その弾丸が直立したイノシシのような怪物に直撃し、イノシシはさらさらと霧散していく。

「……よし」

ヨハンは小さく握りこぶしを作る。

「ヨハン、やったね……」

後方で見ていたリーゼもヨハンに軽く声を掛ける。

「あぁ……、だけど、今の奴は8体の中で、最弱のガイスト。僕はこれより強いガイストをあと7体、倒さなければいけない……」

「……うん」

「さぁ、ゆっくりしている時間はない。
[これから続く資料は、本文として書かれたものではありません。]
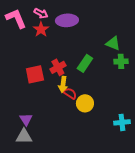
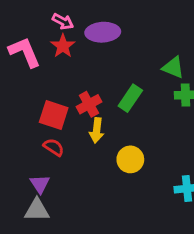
pink L-shape: (16, 18) -> (25, 52), moved
red square: (35, 74) -> (54, 115), turned 30
red semicircle: (70, 93) -> (54, 147), moved

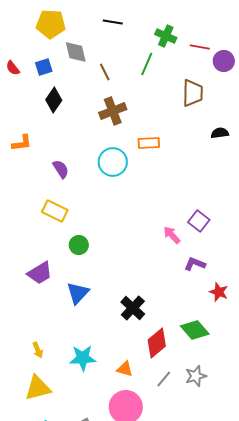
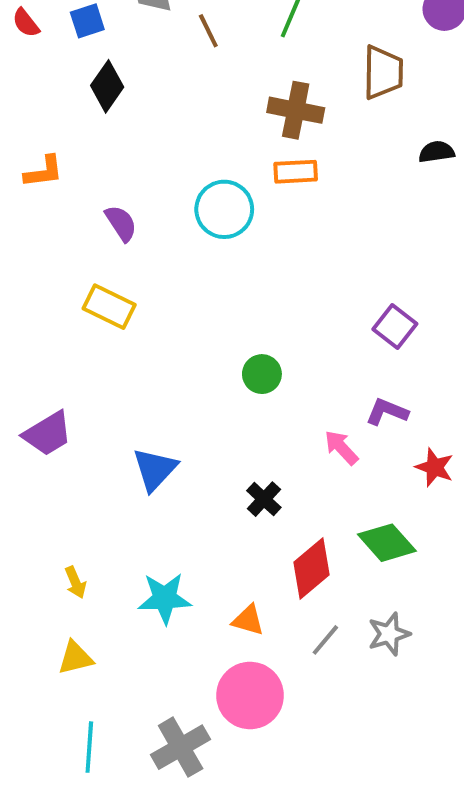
brown cross: (113, 111) -> (296, 110), moved, turned 32
pink arrow: (172, 235) -> (341, 447), moved
green circle: (79, 245) -> (262, 374), moved
purple trapezoid: (40, 273) -> (48, 434), moved
black cross: (133, 308) -> (264, 499), size x0.7
yellow triangle: (38, 388) -> (75, 658), size x0.7

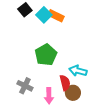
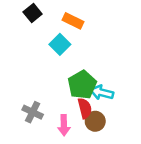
cyan square: (44, 15) -> (60, 44), moved
green pentagon: (46, 55) -> (82, 85), moved

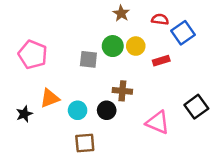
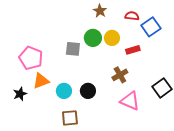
pink pentagon: (33, 55) -> (31, 58), moved
brown cross: (122, 91) -> (120, 75), moved, turned -35

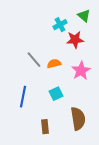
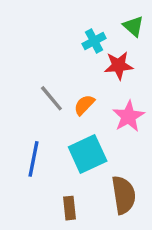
orange semicircle: (54, 64) -> (84, 105), turned -32
cyan square: (56, 94) -> (88, 154), size x1.6

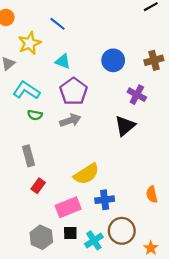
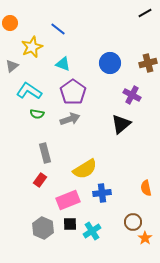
gray rectangle: (28, 156) -> (45, 153), moved
brown circle: (122, 231) -> (133, 222), moved, size x0.7

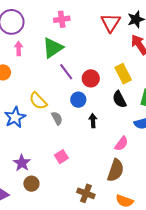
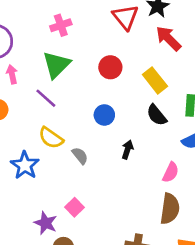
purple line: (66, 72) -> (46, 98), moved
red circle: (91, 78) -> (110, 67), moved
blue circle: (78, 100) -> (104, 115), moved
black arrow: (93, 121) -> (127, 150), turned 32
pink square: (61, 157) -> (74, 207), moved

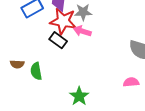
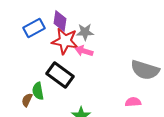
black rectangle: (58, 40) -> (60, 75), moved, size x1.5
brown semicircle: (17, 64) -> (27, 100), moved, turned 112

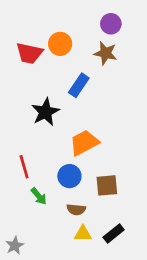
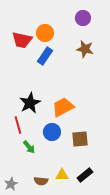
brown star: (106, 53) -> (85, 49), moved
blue rectangle: (79, 85) -> (45, 56), moved
black star: (45, 112) -> (30, 103), moved
brown semicircle: (76, 209) -> (41, 181), moved

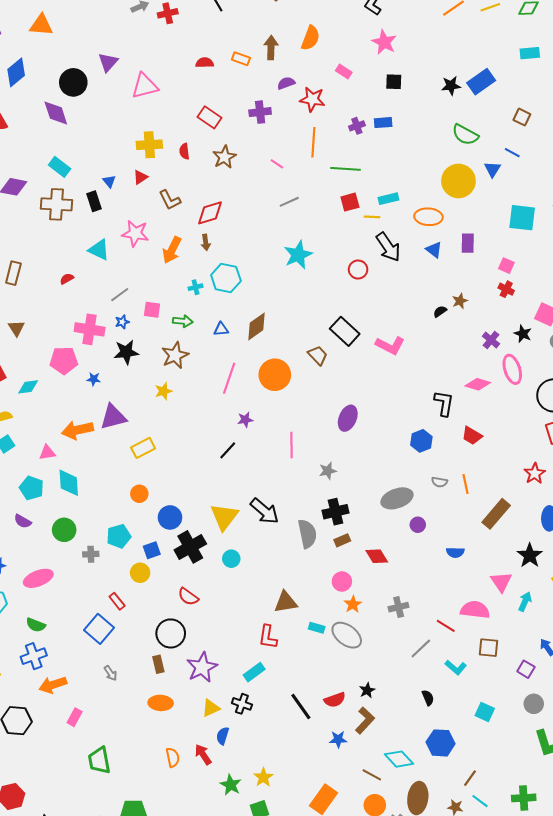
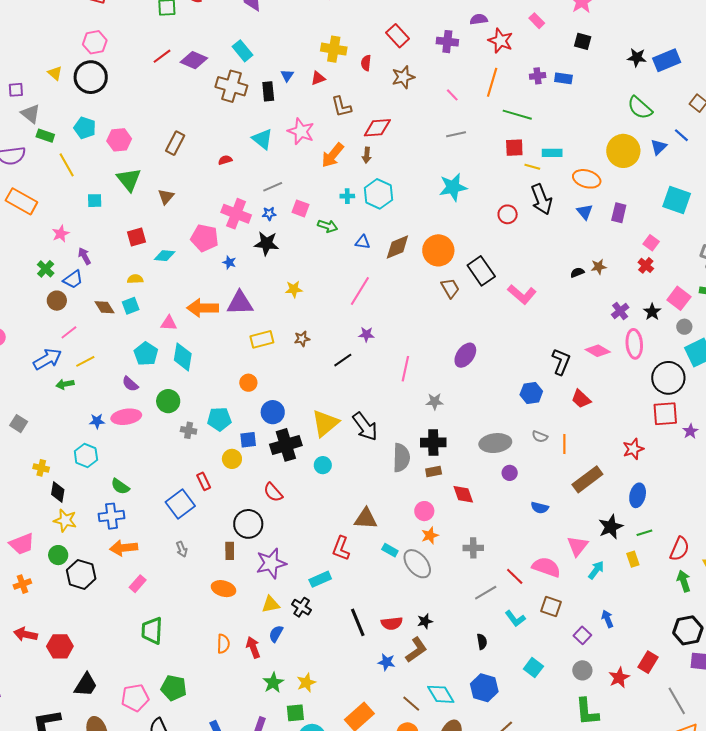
brown star: (175, 355) -> (302, 339), moved, size x0.6
orange circle: (275, 375) -> (438, 250), moved
pink ellipse: (38, 578) -> (126, 417), moved

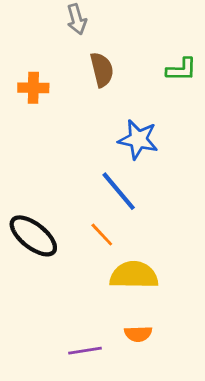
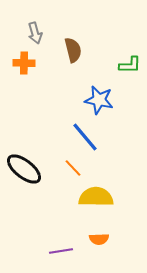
gray arrow: (77, 19) -> (35, 33), moved
green L-shape: (181, 70) -> (130, 65), moved

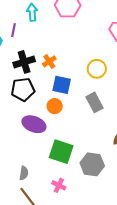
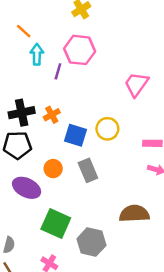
purple line: (13, 30) -> (58, 71), moved
blue square: (62, 85) -> (75, 135), moved
gray rectangle: (94, 102) -> (88, 170), moved

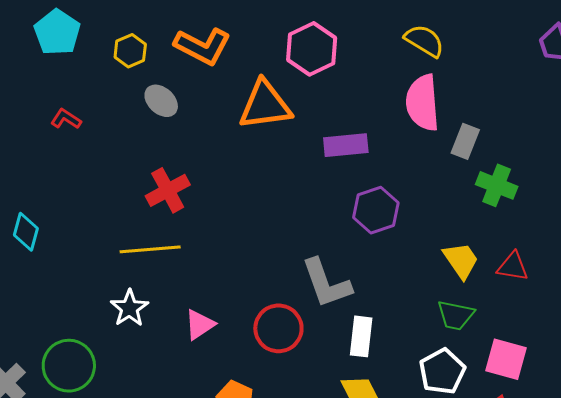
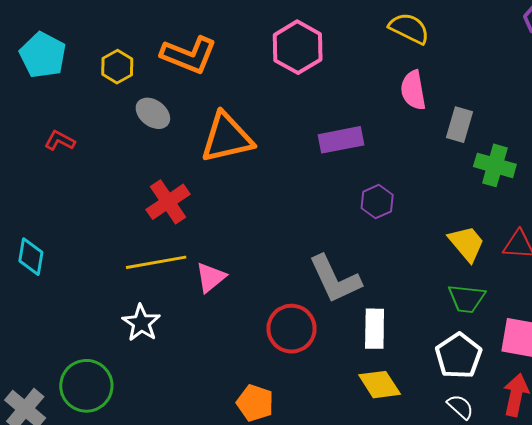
pink semicircle: (423, 103) -> (413, 90), size x0.7
orange triangle: (265, 105) -> (227, 138), moved
purple hexagon: (376, 210) -> (377, 202), size x0.7
pink triangle: (200, 325) -> (211, 277), moved

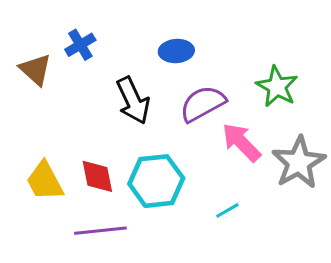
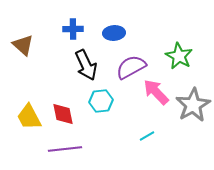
blue cross: (80, 45) -> (73, 29), moved, turned 30
cyan hexagon: (156, 181) -> (101, 101), moved, size x0.7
急いで、次のガイストの封印を解かないと……」

そう言って、ヨハンはアタッシュケースから綺麗な石を取り出す。

「雷術合術〝 迅雷轟(じんらいごう) 〟」

雷を纏ったじいじがドッペルゲンガーを強襲する。

しかし、振るった右腕は空を切る。

ドッペルゲンガーはサイドステップで、ひらりと攻撃をかわした。

空を切った右腕の勢いをそのままに、再度、右腕でドッペルゲンガーを襲う。

今度は、鎧の騎士の左腕がそれを止める。

「どりゃぁあああ!!」

「グギ……」

バチバチと激しい音を立てながら、鎧の騎士の左腕はひしゃげていく。

だが、

「ボ……」

「っ……」

鎧の騎士は、空いている右腕をカウンターでじいじに向かって繰り出す。

「くっ……」

じいじは身体を反ることで、間一髪、パンチを避ける。

雷を足に込め、鎧の騎士の胴を両足で蹴りながら、後方へ退避する。

両者は一定の距離を取り、睨み合うが、その間、

「ボォ……」

ひしゃげた鎧の騎士の左腕が形を整えていく。

「…………まぁ、元は魔力だからな……」

その結果に、じいじも驚きはしない。

「うーむ、流石は元……といったところか……。しかし……衰えたな……」

「っ……」

「人間の加齢とは残酷なものだ……。元……こんなにも弱くなって……」

「あぁ、確かにな……。老いて……衰えた……それは否定できん」

じいじは険しい表情で、肯定する。

「潔く認めるのだな……。ならば、力の差は明らかであろう……。さっさと負けを認め……」

「話は最後まで聞け、このクソせっかちが」

「なっ……!」

「俺は確かに衰えた……。だが、弱くなったとは言っていない」

「っ……!」

「見せてやるよ……。お前の知らない20年って奴をよ……」

じいじはゆっくりと重心を下げる。